WHAT THIS TASK INVOLVES –
Work through the entries below and show every line in which "expérience" is found.

*** RECORDS FOR PROCESSING Section Begins ***

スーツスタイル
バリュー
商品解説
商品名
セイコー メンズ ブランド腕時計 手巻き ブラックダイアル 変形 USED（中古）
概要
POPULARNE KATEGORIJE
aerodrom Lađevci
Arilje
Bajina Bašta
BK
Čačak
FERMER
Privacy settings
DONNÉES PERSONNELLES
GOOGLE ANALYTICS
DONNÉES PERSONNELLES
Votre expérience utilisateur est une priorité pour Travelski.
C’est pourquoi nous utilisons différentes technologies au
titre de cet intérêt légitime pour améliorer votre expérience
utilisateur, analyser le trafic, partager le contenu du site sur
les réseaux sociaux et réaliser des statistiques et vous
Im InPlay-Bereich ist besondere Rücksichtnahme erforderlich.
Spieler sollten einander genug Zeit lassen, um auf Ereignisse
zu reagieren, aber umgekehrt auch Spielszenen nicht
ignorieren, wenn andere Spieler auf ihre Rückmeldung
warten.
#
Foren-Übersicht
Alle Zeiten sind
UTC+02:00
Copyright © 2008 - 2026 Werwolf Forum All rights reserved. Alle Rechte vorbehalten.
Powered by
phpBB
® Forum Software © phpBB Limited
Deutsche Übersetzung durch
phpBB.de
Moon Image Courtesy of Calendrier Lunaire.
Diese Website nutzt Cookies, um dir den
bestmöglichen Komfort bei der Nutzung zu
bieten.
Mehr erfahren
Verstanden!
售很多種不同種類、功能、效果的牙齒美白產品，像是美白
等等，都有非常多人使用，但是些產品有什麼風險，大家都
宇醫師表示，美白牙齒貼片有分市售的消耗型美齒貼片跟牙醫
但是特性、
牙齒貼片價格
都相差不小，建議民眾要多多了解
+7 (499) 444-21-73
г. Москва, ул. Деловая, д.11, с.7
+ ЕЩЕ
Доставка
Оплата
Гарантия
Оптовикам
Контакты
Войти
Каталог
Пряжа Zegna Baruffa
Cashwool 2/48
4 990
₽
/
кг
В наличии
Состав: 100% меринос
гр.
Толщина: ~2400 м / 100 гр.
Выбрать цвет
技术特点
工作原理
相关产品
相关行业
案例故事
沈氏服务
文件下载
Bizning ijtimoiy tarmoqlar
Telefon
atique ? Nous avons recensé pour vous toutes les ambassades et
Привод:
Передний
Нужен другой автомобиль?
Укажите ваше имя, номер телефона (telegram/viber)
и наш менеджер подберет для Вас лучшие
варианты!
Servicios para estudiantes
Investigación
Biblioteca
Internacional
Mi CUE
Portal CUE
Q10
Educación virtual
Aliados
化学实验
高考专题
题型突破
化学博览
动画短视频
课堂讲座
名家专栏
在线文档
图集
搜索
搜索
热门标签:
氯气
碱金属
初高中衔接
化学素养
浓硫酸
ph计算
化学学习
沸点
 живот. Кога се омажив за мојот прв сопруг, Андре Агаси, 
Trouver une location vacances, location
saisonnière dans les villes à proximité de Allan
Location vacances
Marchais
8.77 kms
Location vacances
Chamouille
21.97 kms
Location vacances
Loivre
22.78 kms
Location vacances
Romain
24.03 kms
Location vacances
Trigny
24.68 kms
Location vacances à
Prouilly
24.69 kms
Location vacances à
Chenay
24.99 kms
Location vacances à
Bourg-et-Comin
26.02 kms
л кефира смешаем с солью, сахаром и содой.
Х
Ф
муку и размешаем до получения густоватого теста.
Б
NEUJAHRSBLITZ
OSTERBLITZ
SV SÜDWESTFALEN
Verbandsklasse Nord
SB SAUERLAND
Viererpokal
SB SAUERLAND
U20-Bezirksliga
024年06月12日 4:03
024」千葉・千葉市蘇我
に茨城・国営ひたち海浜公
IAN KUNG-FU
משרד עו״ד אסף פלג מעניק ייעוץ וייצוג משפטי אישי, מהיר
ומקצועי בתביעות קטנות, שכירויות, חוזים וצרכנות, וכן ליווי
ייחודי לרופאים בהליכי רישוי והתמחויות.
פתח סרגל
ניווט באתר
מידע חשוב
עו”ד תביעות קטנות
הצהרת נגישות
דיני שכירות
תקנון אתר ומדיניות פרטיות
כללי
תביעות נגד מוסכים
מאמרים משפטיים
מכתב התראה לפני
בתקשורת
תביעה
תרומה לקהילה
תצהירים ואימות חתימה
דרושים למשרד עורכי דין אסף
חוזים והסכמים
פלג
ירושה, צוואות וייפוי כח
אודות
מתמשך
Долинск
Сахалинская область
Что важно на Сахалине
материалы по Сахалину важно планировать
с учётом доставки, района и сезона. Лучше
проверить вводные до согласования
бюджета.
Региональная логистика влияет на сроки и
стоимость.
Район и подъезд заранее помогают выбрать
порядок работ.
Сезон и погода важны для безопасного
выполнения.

*** RECORDS FOR PROCESSING Section Ends ***

WRITTEN RESPONSE –
Votre expérience utilisateur est une priorité pour Travelski.
titre de cet intérêt légitime pour améliorer votre expérience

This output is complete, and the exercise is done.